Back to Qwen3 Coder

LiveCodeBench for Reasoning Models

qwencoder-eval/reasoning/livecode_bench_cot/README.md

latest1.5 KB
Original Source

LiveCodeBench for Reasoning Models

This is a customized version of LiveCodeBench specifically designed for reasoning models, such as QwQ-32B-Preview.

Getting Started

1. Download the Dataset

bash
huggingface-cli download --repo-type dataset livecodebench/code_generation_lite --local-dir code_generation_lite

2. Inference and Evaluation

Before running the inference and evaluation, ensure that you have configured the following in the scripts/evaluate_qwq.sh script:

  • PYTHON_BIN: Set the path to your Python binary.
  • MODEL_DIR: Set the path to the QwQ-32B-Preview model directory.

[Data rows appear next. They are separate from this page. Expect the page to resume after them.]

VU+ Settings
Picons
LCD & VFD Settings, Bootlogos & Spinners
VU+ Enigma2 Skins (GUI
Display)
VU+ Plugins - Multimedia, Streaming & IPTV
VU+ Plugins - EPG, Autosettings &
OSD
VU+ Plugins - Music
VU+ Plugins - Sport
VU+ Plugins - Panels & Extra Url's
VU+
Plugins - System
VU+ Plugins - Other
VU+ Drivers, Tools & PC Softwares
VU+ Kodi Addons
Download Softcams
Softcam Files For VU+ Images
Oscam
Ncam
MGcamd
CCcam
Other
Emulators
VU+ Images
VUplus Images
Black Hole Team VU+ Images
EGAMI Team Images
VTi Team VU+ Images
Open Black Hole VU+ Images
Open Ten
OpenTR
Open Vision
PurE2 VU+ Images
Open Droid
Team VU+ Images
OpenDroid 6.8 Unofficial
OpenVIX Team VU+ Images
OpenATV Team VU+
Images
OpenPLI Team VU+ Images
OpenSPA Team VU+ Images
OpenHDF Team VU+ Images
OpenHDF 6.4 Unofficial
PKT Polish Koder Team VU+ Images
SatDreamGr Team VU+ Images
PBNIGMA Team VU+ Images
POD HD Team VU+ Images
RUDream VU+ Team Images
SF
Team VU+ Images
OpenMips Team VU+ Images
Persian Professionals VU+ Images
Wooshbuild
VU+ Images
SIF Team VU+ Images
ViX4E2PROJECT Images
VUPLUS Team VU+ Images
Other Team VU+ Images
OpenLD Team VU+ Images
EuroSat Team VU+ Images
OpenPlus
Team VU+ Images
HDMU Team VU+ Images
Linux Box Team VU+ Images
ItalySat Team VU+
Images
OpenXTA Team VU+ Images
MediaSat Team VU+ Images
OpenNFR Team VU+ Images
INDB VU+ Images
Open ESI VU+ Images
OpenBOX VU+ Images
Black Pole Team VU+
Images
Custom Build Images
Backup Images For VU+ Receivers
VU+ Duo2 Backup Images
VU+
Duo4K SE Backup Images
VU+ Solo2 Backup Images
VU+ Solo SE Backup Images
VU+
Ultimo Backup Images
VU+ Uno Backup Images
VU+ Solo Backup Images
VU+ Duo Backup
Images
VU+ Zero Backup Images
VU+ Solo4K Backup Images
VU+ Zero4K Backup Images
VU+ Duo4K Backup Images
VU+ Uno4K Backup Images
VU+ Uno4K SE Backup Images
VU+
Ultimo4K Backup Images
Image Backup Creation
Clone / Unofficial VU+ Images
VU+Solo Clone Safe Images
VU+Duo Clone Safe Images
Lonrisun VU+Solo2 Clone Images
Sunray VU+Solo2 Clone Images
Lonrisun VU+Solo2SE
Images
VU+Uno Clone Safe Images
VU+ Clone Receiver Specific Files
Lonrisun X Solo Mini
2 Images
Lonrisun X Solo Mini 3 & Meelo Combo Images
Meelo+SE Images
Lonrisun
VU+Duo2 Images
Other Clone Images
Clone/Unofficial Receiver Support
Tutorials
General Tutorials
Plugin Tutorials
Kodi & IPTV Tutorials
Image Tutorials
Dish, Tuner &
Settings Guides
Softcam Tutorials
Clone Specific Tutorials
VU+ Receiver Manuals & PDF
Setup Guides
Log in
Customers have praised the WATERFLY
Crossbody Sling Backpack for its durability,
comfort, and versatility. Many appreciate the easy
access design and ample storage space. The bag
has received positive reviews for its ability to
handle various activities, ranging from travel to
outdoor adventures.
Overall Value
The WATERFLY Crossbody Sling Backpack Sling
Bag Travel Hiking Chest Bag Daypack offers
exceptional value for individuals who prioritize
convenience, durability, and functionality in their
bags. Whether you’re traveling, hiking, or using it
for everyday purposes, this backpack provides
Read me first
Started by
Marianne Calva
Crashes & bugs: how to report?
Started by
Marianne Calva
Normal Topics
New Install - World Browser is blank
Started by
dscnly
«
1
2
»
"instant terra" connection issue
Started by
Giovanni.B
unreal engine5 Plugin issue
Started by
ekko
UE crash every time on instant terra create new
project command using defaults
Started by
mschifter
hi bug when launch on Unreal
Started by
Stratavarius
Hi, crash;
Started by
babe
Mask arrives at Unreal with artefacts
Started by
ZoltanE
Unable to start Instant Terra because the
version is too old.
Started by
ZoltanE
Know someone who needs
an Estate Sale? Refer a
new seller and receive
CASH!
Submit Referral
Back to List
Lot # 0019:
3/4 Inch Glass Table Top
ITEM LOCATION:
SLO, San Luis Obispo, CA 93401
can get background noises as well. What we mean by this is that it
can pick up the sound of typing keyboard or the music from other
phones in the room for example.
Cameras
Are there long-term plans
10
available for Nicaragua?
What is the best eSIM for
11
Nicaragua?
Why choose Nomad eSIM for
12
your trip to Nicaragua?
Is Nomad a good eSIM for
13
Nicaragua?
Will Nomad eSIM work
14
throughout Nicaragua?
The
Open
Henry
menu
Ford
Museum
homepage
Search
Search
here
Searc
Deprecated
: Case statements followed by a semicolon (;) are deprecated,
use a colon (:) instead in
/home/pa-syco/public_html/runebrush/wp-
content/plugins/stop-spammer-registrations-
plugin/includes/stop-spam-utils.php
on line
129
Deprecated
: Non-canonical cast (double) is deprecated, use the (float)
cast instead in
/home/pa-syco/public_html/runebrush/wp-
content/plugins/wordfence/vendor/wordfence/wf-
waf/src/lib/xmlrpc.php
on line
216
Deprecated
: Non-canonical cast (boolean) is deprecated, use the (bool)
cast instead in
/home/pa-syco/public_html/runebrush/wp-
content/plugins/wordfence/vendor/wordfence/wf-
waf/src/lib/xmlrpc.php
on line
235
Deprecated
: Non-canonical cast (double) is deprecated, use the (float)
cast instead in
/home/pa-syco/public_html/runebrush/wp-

Run the following command to perform inference and evaluation:

bash
bash scripts/evaluate_qwq.sh

The results of the inference will be saved in the lcb_result/qwq-32b-preview directory. We have included results obtained from the Qwen/QwQ-32B-Preview model.

Modifications

  1. A new chat template for Qwen/QwQ-32B-Preview.
  2. Adjusted the prompt template to allow the model to think more freely (removed You will NOT return anything except for the program).
  3. Implemented a filter to select examples within a specified date range.
  4. Modified the extract_code function to select the last code block according to the updated prompt template.

Acknowledgments

A big thank you to the LiveCodeBench team for their valuable contributions to the open-source community.